Exercise requirements — Repeat each entry word for word. Leave any images out of the copy.

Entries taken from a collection
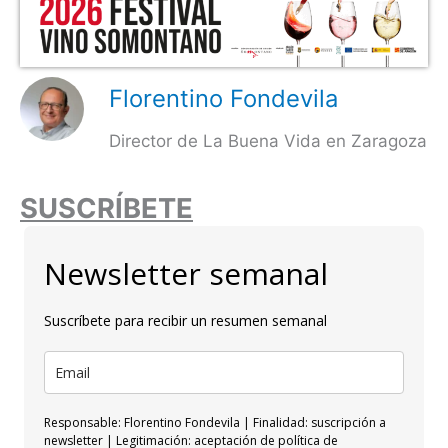
Florentino Fondevila
Director de La Buena Vida en Zaragoza
SUSCRÍBETE
Newsletter semanal
Suscríbete para recibir un resumen semanal
Responsable: Florentino Fondevila | Finalidad: suscripción a
newsletter | Legitimación: aceptación de política de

Exercise output —
Florentino Fondevila
Director de La Buena Vida en Zaragoza
SUSCRÍBETE
Newsletter semanal
Suscríbete para recibir un resumen semanal
Responsable: Florentino Fondevila | Finalidad: suscripción a
newsletter | Legitimación: aceptación de política de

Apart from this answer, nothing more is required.